INSTRUCTIONS FOR THE TASK ▸ Nothing in the entries may be altered; copy them in full.

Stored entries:
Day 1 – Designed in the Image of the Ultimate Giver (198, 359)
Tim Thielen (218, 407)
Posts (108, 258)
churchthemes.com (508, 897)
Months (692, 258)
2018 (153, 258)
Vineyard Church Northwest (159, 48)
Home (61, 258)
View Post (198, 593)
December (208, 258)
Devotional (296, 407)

ANSWER SECTION ▸
Day 1 – Designed in the Image of the Ultimate Giver (198, 359)
Tim Thielen (218, 407)
Posts (108, 258)
churchthemes.com (508, 897)
Months (692, 258)
2018 (153, 258)
Vineyard Church Northwest (159, 48)
Home (61, 258)
View Post (198, 593)
December (208, 258)
Devotional (296, 407)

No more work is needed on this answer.